(Data)

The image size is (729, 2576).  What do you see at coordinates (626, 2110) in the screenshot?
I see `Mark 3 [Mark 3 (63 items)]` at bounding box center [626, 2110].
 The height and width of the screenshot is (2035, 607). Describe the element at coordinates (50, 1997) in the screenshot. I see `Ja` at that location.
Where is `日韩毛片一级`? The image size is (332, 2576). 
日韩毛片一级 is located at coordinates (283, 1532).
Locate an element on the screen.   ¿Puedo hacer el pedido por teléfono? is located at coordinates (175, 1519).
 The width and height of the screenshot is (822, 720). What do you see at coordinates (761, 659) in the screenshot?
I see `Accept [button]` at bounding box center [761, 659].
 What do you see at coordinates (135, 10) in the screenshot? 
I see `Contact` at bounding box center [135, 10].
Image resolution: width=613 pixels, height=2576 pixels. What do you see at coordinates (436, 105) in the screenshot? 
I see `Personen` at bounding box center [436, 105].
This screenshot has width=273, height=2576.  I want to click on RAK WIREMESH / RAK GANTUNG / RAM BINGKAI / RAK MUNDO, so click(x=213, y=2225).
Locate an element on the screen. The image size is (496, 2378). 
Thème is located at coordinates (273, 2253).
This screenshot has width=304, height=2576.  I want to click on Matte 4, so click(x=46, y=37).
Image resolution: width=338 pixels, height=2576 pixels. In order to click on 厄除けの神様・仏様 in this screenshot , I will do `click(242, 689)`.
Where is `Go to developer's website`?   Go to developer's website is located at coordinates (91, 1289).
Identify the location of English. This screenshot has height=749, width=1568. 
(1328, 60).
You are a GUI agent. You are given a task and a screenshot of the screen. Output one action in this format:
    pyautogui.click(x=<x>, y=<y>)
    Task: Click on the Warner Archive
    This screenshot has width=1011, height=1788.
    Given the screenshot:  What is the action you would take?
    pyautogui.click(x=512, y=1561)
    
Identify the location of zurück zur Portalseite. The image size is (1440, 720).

(End Data)

■ Task: All the lines above should be written out once more, exactly.

■ Worked solution:
The image size is (729, 2576).  What do you see at coordinates (626, 2110) in the screenshot?
I see `Mark 3 [Mark 3 (63 items)]` at bounding box center [626, 2110].
 The height and width of the screenshot is (2035, 607). Describe the element at coordinates (50, 1997) in the screenshot. I see `Ja` at that location.
Where is `日韩毛片一级`? The image size is (332, 2576). 
日韩毛片一级 is located at coordinates (283, 1532).
Locate an element on the screen.   ¿Puedo hacer el pedido por teléfono? is located at coordinates (175, 1519).
 The width and height of the screenshot is (822, 720). What do you see at coordinates (761, 659) in the screenshot?
I see `Accept [button]` at bounding box center [761, 659].
 What do you see at coordinates (135, 10) in the screenshot? 
I see `Contact` at bounding box center [135, 10].
Image resolution: width=613 pixels, height=2576 pixels. What do you see at coordinates (436, 105) in the screenshot? 
I see `Personen` at bounding box center [436, 105].
This screenshot has width=273, height=2576.  I want to click on RAK WIREMESH / RAK GANTUNG / RAM BINGKAI / RAK MUNDO, so click(x=213, y=2225).
Locate an element on the screen. The image size is (496, 2378). 
Thème is located at coordinates (273, 2253).
This screenshot has width=304, height=2576.  I want to click on Matte 4, so click(x=46, y=37).
Image resolution: width=338 pixels, height=2576 pixels. In order to click on 厄除けの神様・仏様 in this screenshot , I will do `click(242, 689)`.
Where is `Go to developer's website`?   Go to developer's website is located at coordinates (91, 1289).
Identify the location of English. This screenshot has height=749, width=1568. 
(1328, 60).
You are a GUI agent. You are given a task and a screenshot of the screen. Output one action in this format:
    pyautogui.click(x=<x>, y=<y>)
    Task: Click on the Warner Archive
    This screenshot has width=1011, height=1788.
    Given the screenshot:  What is the action you would take?
    pyautogui.click(x=512, y=1561)
    
Identify the location of zurück zur Portalseite. The image size is (1440, 720).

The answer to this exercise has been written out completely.